◆ **DIRECTIONS FOR THIS TASK**
For each entry below, write an exact copy and leave out the images.

◆ **SUPPLIED RECORDS**
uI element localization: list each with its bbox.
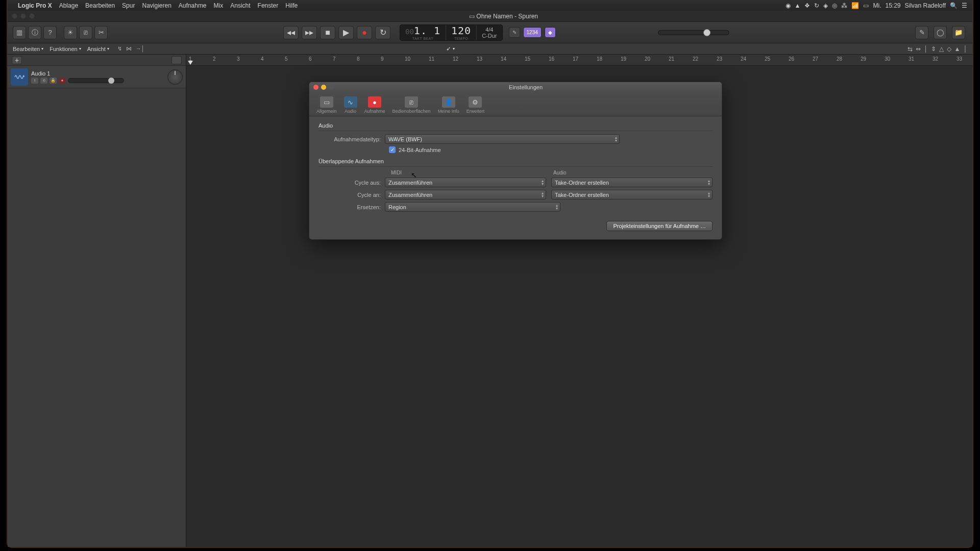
status-icon[interactable]: ◎ <box>832 2 837 9</box>
zoom-window-button[interactable] <box>29 13 35 19</box>
dialog-minimize-button[interactable] <box>321 85 326 90</box>
tool-icon[interactable]: ◇ <box>947 45 951 53</box>
ersetzen-select[interactable]: Region▴▾ <box>385 202 560 212</box>
flex-icon[interactable]: ⋈ <box>126 45 132 52</box>
lcd-signature[interactable]: 4/4 <box>485 27 493 33</box>
menu-bearbeiten[interactable]: Bearbeiten <box>85 2 115 9</box>
loop-browser-button[interactable]: ◯ <box>934 26 947 39</box>
status-icon[interactable]: ◈ <box>823 2 828 9</box>
status-icon[interactable]: ◉ <box>786 2 791 9</box>
pointer-tool[interactable]: ➶ ▾ <box>446 45 455 52</box>
chevron-updown-icon: ▴▾ <box>556 204 558 210</box>
track-name[interactable]: Audio 1 <box>31 70 164 77</box>
smart-controls-button[interactable]: ☀ <box>64 26 77 39</box>
display-icon[interactable]: ▭ <box>863 2 869 9</box>
tab-meine-info[interactable]: 👤Meine Info <box>435 95 462 115</box>
dialog-close-button[interactable] <box>313 85 318 90</box>
count-in-button[interactable]: 1234 <box>523 27 542 38</box>
track-pan-knob[interactable] <box>167 69 183 85</box>
cycle-an-midi-select[interactable]: Zusammenführen▴▾ <box>385 190 546 199</box>
library-button[interactable]: ▥ <box>13 26 26 39</box>
tab-audio[interactable]: ∿Audio <box>341 95 360 115</box>
snap-icon[interactable]: ⇆ <box>908 45 913 53</box>
menu-hilfe[interactable]: Hilfe <box>285 2 298 9</box>
clock-day[interactable]: Mi. <box>873 2 881 9</box>
track-input-monitor-button[interactable]: I <box>31 78 38 84</box>
bar-ruler[interactable]: 1234567891011121314151617181920212223242… <box>186 55 972 66</box>
catch-icon[interactable]: →│ <box>136 45 145 52</box>
toolbar-view-menu[interactable]: Ansicht▾ <box>87 46 109 52</box>
wifi-icon[interactable]: 📶 <box>851 2 859 9</box>
quickhelp-button[interactable]: ? <box>43 26 57 39</box>
cycle-button[interactable]: ↻ <box>375 26 390 39</box>
status-icon[interactable]: ⁂ <box>841 2 847 9</box>
menu-ansicht[interactable]: Ansicht <box>230 2 250 9</box>
toolbar-functions-menu[interactable]: Funktionen▾ <box>50 46 81 52</box>
status-icon[interactable]: ▲ <box>795 2 801 9</box>
slider-knob[interactable] <box>703 29 710 36</box>
lcd-display[interactable]: 001. 1 TAKT BEAT 120 TEMPO 4/4 C-Dur <box>400 24 503 41</box>
24bit-checkbox[interactable]: ✓ <box>389 146 396 153</box>
forward-button[interactable]: ▸▸ <box>302 26 317 39</box>
spotlight-icon[interactable]: 🔍 <box>950 2 958 9</box>
project-settings-button[interactable]: Projekteinstellungen für Aufnahme … <box>606 221 713 231</box>
tool-icon[interactable]: ▲ <box>954 45 961 53</box>
close-window-button[interactable] <box>12 13 17 19</box>
dialog-titlebar[interactable]: Einstellungen <box>309 82 722 92</box>
tab-bedienoberflaechen[interactable]: ⎚Bedienoberflächen <box>389 95 434 115</box>
lcd-key[interactable]: C-Dur <box>482 33 497 39</box>
cycle-aus-audio-select[interactable]: Take-Ordner erstellen▴▾ <box>551 178 713 187</box>
tool-icon[interactable]: │ <box>964 45 968 53</box>
lcd-position[interactable]: 1. 1 <box>414 24 440 37</box>
cycle-aus-midi-select[interactable]: Zusammenführen▴▾ <box>385 178 546 187</box>
minimize-window-button[interactable] <box>20 13 26 19</box>
master-volume-slider[interactable] <box>658 30 729 35</box>
stop-button[interactable]: ■ <box>320 26 335 39</box>
track-icon-audio[interactable] <box>11 68 28 86</box>
fader-knob[interactable] <box>108 78 114 84</box>
play-button[interactable]: ▶ <box>338 26 354 39</box>
user-name[interactable]: Silvan Radeloff <box>905 2 946 9</box>
inspector-button[interactable]: ⓘ <box>28 26 41 39</box>
lcd-tempo[interactable]: 120 <box>451 24 471 37</box>
track-record-enable-button[interactable]: ● <box>59 78 66 84</box>
menu-navigieren[interactable]: Navigieren <box>142 2 171 9</box>
24bit-label[interactable]: 24-Bit-Aufnahme <box>399 147 441 153</box>
notification-icon[interactable]: ☰ <box>962 2 967 9</box>
menu-mix[interactable]: Mix <box>214 2 224 9</box>
cycle-an-audio-select[interactable]: Take-Ordner erstellen▴▾ <box>551 190 713 199</box>
record-button[interactable]: ● <box>357 26 372 39</box>
clock-time[interactable]: 15:29 <box>885 2 900 9</box>
rewind-button[interactable]: ◂◂ <box>283 26 299 39</box>
menu-fenster[interactable]: Fenster <box>258 2 279 9</box>
notepad-button[interactable]: ✎ <box>915 26 928 39</box>
mixer-button[interactable]: ⎚ <box>79 26 92 39</box>
general-icon: ▭ <box>320 96 333 108</box>
automation-icon[interactable]: ↯ <box>117 45 122 52</box>
track-row[interactable]: Audio 1 I ⎋ 🔒 ● <box>8 66 186 88</box>
tab-allgemein[interactable]: ▭Allgemein <box>313 95 340 115</box>
filetype-select[interactable]: WAVE (BWF) ▴▾ <box>385 134 620 144</box>
dropbox-icon[interactable]: ❖ <box>804 2 810 9</box>
zoom-h-icon[interactable]: ⇔ <box>916 45 921 53</box>
global-tracks-button[interactable] <box>172 56 182 64</box>
browser-button[interactable]: 📁 <box>952 26 965 39</box>
track-volume-fader[interactable] <box>68 78 124 83</box>
tool-icon[interactable]: ⇕ <box>931 45 936 53</box>
add-track-button[interactable]: + <box>12 56 22 64</box>
tab-aufnahme[interactable]: ●Aufnahme <box>361 95 388 115</box>
sync-icon[interactable]: ↻ <box>814 2 819 9</box>
app-name[interactable]: Logic Pro X <box>18 2 52 9</box>
control-bar: ▥ ⓘ ? ☀ ⎚ ✂ ◂◂ ▸▸ ■ ▶ ● ↻ 001. 1 TAKT BE… <box>8 22 972 43</box>
metronome-button[interactable]: ◆ <box>545 27 556 38</box>
tool-icon[interactable]: △ <box>939 45 944 53</box>
menu-ablage[interactable]: Ablage <box>59 2 78 9</box>
tab-erweitert[interactable]: ⚙Erweitert <box>463 95 488 115</box>
track-solo-button[interactable]: 🔒 <box>50 78 57 84</box>
menu-aufnahme[interactable]: Aufnahme <box>179 2 207 9</box>
editor-button[interactable]: ✂ <box>94 26 108 39</box>
toolbar-edit-menu[interactable]: Bearbeiten▾ <box>13 46 43 52</box>
low-latency-button[interactable]: ✎ <box>509 27 520 38</box>
track-mute-button[interactable]: ⎋ <box>40 78 47 84</box>
menu-spur[interactable]: Spur <box>122 2 135 9</box>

◆ **WRITTEN REPLY**
uI element localization: list each with its bbox.
status-icon[interactable]: ◎ <box>832 2 837 9</box>
zoom-window-button[interactable] <box>29 13 35 19</box>
dialog-minimize-button[interactable] <box>321 85 326 90</box>
tool-icon[interactable]: ◇ <box>947 45 951 53</box>
ersetzen-select[interactable]: Region▴▾ <box>385 202 560 212</box>
flex-icon[interactable]: ⋈ <box>126 45 132 52</box>
lcd-signature[interactable]: 4/4 <box>485 27 493 33</box>
menu-bearbeiten[interactable]: Bearbeiten <box>85 2 115 9</box>
loop-browser-button[interactable]: ◯ <box>934 26 947 39</box>
status-icon[interactable]: ◈ <box>823 2 828 9</box>
status-icon[interactable]: ◉ <box>786 2 791 9</box>
pointer-tool[interactable]: ➶ ▾ <box>446 45 455 52</box>
chevron-updown-icon: ▴▾ <box>556 204 558 210</box>
track-name[interactable]: Audio 1 <box>31 70 164 77</box>
smart-controls-button[interactable]: ☀ <box>64 26 77 39</box>
display-icon[interactable]: ▭ <box>863 2 869 9</box>
tab-meine-info[interactable]: 👤Meine Info <box>435 95 462 115</box>
dialog-close-button[interactable] <box>313 85 318 90</box>
count-in-button[interactable]: 1234 <box>523 27 542 38</box>
track-pan-knob[interactable] <box>167 69 183 85</box>
cycle-an-midi-select[interactable]: Zusammenführen▴▾ <box>385 190 546 199</box>
library-button[interactable]: ▥ <box>13 26 26 39</box>
tab-audio[interactable]: ∿Audio <box>341 95 360 115</box>
snap-icon[interactable]: ⇆ <box>908 45 913 53</box>
menu-hilfe[interactable]: Hilfe <box>285 2 298 9</box>
clock-day[interactable]: Mi. <box>873 2 881 9</box>
track-input-monitor-button[interactable]: I <box>31 78 38 84</box>
bar-ruler[interactable]: 1234567891011121314151617181920212223242… <box>186 55 972 66</box>
catch-icon[interactable]: →│ <box>136 45 145 52</box>
toolbar-view-menu[interactable]: Ansicht▾ <box>87 46 109 52</box>
wifi-icon[interactable]: 📶 <box>851 2 859 9</box>
quickhelp-button[interactable]: ? <box>43 26 57 39</box>
cycle-button[interactable]: ↻ <box>375 26 390 39</box>
status-icon[interactable]: ⁂ <box>841 2 847 9</box>
menu-ansicht[interactable]: Ansicht <box>230 2 250 9</box>
toolbar-functions-menu[interactable]: Funktionen▾ <box>50 46 81 52</box>
status-icon[interactable]: ▲ <box>795 2 801 9</box>
slider-knob[interactable] <box>703 29 710 36</box>
lcd-display[interactable]: 001. 1 TAKT BEAT 120 TEMPO 4/4 C-Dur <box>400 24 503 41</box>
24bit-checkbox[interactable]: ✓ <box>389 146 396 153</box>
forward-button[interactable]: ▸▸ <box>302 26 317 39</box>
spotlight-icon[interactable]: 🔍 <box>950 2 958 9</box>
project-settings-button[interactable]: Projekteinstellungen für Aufnahme … <box>606 221 713 231</box>
tool-icon[interactable]: ▲ <box>954 45 961 53</box>
close-window-button[interactable] <box>12 13 17 19</box>
dialog-titlebar[interactable]: Einstellungen <box>309 82 722 92</box>
tab-bedienoberflaechen[interactable]: ⎚Bedienoberflächen <box>389 95 434 115</box>
lcd-key[interactable]: C-Dur <box>482 33 497 39</box>
cycle-aus-audio-select[interactable]: Take-Ordner erstellen▴▾ <box>551 178 713 187</box>
tool-icon[interactable]: │ <box>964 45 968 53</box>
lcd-position[interactable]: 1. 1 <box>414 24 440 37</box>
cycle-aus-midi-select[interactable]: Zusammenführen▴▾ <box>385 178 546 187</box>
minimize-window-button[interactable] <box>20 13 26 19</box>
master-volume-slider[interactable] <box>658 30 729 35</box>
stop-button[interactable]: ■ <box>320 26 335 39</box>
track-icon-audio[interactable] <box>11 68 28 86</box>
fader-knob[interactable] <box>108 78 114 84</box>
play-button[interactable]: ▶ <box>338 26 354 39</box>
user-name[interactable]: Silvan Radeloff <box>905 2 946 9</box>
inspector-button[interactable]: ⓘ <box>28 26 41 39</box>
lcd-tempo[interactable]: 120 <box>451 24 471 37</box>
track-record-enable-button[interactable]: ● <box>59 78 66 84</box>
menu-navigieren[interactable]: Navigieren <box>142 2 171 9</box>
24bit-label[interactable]: 24-Bit-Aufnahme <box>399 147 441 153</box>
notification-icon[interactable]: ☰ <box>962 2 967 9</box>
menu-mix[interactable]: Mix <box>214 2 224 9</box>
cycle-an-audio-select[interactable]: Take-Ordner erstellen▴▾ <box>551 190 713 199</box>
record-button[interactable]: ● <box>357 26 372 39</box>
clock-time[interactable]: 15:29 <box>885 2 900 9</box>
rewind-button[interactable]: ◂◂ <box>283 26 299 39</box>
menu-fenster[interactable]: Fenster <box>258 2 279 9</box>
notepad-button[interactable]: ✎ <box>915 26 928 39</box>
mixer-button[interactable]: ⎚ <box>79 26 92 39</box>
general-icon: ▭ <box>320 96 333 108</box>
automation-icon[interactable]: ↯ <box>117 45 122 52</box>
track-row[interactable]: Audio 1 I ⎋ 🔒 ● <box>8 66 186 88</box>
tab-allgemein[interactable]: ▭Allgemein <box>313 95 340 115</box>
filetype-select[interactable]: WAVE (BWF) ▴▾ <box>385 134 620 144</box>
dropbox-icon[interactable]: ❖ <box>804 2 810 9</box>
zoom-h-icon[interactable]: ⇔ <box>916 45 921 53</box>
global-tracks-button[interactable] <box>172 56 182 64</box>
browser-button[interactable]: 📁 <box>952 26 965 39</box>
track-volume-fader[interactable] <box>68 78 124 83</box>
tool-icon[interactable]: ⇕ <box>931 45 936 53</box>
add-track-button[interactable]: + <box>12 56 22 64</box>
tab-aufnahme[interactable]: ●Aufnahme <box>361 95 388 115</box>
sync-icon[interactable]: ↻ <box>814 2 819 9</box>
app-name[interactable]: Logic Pro X <box>18 2 52 9</box>
control-bar: ▥ ⓘ ? ☀ ⎚ ✂ ◂◂ ▸▸ ■ ▶ ● ↻ 001. 1 TAKT BE… <box>8 22 972 43</box>
metronome-button[interactable]: ◆ <box>545 27 556 38</box>
tool-icon[interactable]: △ <box>939 45 944 53</box>
menu-ablage[interactable]: Ablage <box>59 2 78 9</box>
tab-erweitert[interactable]: ⚙Erweitert <box>463 95 488 115</box>
track-solo-button[interactable]: 🔒 <box>50 78 57 84</box>
menu-aufnahme[interactable]: Aufnahme <box>179 2 207 9</box>
editor-button[interactable]: ✂ <box>94 26 108 39</box>
toolbar-edit-menu[interactable]: Bearbeiten▾ <box>13 46 43 52</box>
low-latency-button[interactable]: ✎ <box>509 27 520 38</box>
track-mute-button[interactable]: ⎋ <box>40 78 47 84</box>
menu-spur[interactable]: Spur <box>122 2 135 9</box>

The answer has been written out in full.